YOUR GOAL » Up to and including the line with "In order to click on 订阅报纸", please set down the entries below exactly, starting from the first line.

START THE RECORDS

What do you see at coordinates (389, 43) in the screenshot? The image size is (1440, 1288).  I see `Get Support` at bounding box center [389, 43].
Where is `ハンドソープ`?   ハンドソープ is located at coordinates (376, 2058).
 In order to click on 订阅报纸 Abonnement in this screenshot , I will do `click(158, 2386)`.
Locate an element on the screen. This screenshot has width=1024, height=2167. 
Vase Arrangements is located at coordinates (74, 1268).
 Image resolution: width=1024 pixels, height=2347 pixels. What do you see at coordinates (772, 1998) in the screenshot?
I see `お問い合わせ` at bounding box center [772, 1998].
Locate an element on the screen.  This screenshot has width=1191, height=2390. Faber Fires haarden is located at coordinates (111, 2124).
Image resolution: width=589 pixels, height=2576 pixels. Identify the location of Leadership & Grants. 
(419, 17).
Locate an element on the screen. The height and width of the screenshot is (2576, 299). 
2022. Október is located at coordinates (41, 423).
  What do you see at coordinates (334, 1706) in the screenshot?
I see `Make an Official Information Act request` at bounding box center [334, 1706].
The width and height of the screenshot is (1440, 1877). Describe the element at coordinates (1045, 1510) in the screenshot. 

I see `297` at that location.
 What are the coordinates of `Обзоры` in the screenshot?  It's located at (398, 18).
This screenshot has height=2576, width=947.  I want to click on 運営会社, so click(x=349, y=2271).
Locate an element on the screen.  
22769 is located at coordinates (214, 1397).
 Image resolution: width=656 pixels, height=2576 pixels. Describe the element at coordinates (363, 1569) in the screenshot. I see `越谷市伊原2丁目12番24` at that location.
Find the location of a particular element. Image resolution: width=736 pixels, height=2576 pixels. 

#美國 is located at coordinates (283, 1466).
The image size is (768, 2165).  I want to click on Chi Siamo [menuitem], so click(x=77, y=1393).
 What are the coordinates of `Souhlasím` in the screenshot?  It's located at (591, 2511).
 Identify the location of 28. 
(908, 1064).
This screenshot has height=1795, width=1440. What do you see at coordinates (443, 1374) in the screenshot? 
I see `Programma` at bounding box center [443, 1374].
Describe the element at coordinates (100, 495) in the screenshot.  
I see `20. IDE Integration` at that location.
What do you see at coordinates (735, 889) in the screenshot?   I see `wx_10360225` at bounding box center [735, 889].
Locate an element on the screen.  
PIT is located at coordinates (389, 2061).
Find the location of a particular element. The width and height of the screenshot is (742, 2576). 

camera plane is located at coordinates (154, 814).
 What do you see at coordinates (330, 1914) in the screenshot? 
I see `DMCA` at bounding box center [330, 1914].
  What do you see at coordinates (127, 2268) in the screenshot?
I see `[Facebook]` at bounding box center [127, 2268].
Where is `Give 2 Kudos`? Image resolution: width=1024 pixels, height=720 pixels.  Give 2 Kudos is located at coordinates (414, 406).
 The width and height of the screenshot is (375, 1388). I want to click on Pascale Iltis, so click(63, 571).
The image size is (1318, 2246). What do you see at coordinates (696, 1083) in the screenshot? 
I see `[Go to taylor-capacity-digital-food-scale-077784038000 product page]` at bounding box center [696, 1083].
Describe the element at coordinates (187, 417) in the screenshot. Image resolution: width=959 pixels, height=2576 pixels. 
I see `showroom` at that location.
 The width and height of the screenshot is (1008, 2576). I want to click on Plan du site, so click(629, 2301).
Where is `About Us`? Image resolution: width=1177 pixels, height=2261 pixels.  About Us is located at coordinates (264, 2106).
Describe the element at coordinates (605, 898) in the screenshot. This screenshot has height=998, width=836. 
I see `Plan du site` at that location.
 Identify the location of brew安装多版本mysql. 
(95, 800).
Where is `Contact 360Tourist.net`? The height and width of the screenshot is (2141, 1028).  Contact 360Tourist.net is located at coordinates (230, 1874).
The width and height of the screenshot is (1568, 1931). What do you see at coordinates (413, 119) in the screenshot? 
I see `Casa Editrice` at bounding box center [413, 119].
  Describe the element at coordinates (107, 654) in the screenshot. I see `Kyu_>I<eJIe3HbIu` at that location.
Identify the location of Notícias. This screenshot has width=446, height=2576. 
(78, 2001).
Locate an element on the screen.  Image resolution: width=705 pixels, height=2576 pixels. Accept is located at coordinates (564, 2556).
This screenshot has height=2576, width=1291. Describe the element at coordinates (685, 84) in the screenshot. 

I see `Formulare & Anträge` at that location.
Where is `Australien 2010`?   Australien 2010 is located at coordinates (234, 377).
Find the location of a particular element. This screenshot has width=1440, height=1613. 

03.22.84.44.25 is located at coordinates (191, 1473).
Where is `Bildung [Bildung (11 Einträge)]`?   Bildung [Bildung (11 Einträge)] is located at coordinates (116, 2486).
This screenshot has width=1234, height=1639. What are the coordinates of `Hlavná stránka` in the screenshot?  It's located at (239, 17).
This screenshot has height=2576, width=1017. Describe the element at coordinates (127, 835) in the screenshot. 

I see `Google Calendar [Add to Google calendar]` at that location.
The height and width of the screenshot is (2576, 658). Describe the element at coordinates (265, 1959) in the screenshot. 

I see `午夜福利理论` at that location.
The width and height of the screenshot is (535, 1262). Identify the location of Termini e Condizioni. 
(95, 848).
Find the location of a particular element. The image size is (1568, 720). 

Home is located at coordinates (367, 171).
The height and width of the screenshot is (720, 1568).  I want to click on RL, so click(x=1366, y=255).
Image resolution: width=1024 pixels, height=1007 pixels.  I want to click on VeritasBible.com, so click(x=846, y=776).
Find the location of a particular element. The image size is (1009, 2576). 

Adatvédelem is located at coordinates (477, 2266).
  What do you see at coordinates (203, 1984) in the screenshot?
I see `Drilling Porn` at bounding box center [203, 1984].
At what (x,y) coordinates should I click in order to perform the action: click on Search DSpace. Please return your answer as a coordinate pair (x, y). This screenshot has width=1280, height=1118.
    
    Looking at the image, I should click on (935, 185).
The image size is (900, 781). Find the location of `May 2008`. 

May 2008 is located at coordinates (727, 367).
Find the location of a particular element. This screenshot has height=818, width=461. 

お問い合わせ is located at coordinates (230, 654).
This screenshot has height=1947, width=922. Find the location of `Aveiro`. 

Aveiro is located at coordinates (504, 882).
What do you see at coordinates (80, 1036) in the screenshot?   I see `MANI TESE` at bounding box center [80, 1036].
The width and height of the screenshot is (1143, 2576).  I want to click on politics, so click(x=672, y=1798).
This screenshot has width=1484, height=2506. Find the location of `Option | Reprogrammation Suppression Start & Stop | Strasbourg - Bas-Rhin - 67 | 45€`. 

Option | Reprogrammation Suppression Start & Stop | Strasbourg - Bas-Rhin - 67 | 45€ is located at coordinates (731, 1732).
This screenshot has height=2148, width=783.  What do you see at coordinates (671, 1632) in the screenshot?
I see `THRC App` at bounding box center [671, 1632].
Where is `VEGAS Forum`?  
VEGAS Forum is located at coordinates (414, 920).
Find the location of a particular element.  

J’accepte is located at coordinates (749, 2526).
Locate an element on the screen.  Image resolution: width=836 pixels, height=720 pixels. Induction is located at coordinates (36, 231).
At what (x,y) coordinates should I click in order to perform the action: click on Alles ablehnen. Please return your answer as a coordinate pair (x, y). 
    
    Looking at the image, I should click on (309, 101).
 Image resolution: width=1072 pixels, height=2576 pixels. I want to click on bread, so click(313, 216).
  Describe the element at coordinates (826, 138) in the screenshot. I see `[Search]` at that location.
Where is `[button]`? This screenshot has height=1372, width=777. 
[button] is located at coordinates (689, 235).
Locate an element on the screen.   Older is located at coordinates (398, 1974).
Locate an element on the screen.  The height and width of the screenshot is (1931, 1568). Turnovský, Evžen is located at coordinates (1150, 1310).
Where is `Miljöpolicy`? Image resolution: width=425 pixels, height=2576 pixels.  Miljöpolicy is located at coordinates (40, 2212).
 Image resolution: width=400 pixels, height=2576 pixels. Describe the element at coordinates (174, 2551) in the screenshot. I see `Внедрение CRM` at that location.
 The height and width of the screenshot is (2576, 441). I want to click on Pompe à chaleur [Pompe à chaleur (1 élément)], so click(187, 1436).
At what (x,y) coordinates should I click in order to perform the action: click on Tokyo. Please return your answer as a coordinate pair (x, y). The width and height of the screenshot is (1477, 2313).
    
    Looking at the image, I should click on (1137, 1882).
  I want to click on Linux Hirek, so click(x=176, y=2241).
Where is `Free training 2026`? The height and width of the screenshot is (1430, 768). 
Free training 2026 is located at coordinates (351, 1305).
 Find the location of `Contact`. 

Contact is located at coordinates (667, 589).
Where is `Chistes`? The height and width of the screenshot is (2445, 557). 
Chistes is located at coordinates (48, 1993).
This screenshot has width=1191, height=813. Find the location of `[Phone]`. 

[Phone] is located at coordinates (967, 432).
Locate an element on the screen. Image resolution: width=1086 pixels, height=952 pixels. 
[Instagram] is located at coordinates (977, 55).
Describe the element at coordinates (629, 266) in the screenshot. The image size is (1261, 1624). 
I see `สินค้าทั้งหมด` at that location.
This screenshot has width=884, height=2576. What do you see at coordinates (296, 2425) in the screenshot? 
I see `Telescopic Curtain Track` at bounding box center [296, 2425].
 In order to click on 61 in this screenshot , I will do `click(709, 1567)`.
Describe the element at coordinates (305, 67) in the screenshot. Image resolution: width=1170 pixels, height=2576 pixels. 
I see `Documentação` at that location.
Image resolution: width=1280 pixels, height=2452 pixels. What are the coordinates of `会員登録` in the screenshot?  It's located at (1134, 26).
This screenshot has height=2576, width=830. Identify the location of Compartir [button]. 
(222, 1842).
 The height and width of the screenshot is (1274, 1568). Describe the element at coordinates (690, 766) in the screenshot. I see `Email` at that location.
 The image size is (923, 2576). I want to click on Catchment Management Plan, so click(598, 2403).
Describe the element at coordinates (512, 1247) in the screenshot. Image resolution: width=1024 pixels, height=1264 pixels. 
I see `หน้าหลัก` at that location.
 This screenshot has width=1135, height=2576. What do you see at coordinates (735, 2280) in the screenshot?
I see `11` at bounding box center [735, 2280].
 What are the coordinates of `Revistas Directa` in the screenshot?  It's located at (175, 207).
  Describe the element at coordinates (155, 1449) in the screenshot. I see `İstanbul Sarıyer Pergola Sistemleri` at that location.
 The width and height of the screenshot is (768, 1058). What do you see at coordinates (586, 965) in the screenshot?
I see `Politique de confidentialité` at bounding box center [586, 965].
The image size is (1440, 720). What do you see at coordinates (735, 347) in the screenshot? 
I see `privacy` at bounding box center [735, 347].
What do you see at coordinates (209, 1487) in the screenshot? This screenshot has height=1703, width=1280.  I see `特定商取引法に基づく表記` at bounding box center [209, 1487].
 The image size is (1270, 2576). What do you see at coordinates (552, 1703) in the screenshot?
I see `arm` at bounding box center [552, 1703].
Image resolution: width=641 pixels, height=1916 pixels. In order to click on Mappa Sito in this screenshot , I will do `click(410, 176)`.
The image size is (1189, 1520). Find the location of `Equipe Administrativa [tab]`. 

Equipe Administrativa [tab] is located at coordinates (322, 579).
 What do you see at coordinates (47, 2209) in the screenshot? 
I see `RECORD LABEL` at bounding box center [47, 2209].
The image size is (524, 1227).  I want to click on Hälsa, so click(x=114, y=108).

END THE RECORDS

SOLUTION FOR THIS TASK »
What do you see at coordinates (389, 43) in the screenshot? The image size is (1440, 1288).  I see `Get Support` at bounding box center [389, 43].
Where is `ハンドソープ`?   ハンドソープ is located at coordinates (376, 2058).
 In order to click on 订阅报纸 Abonnement in this screenshot , I will do `click(158, 2386)`.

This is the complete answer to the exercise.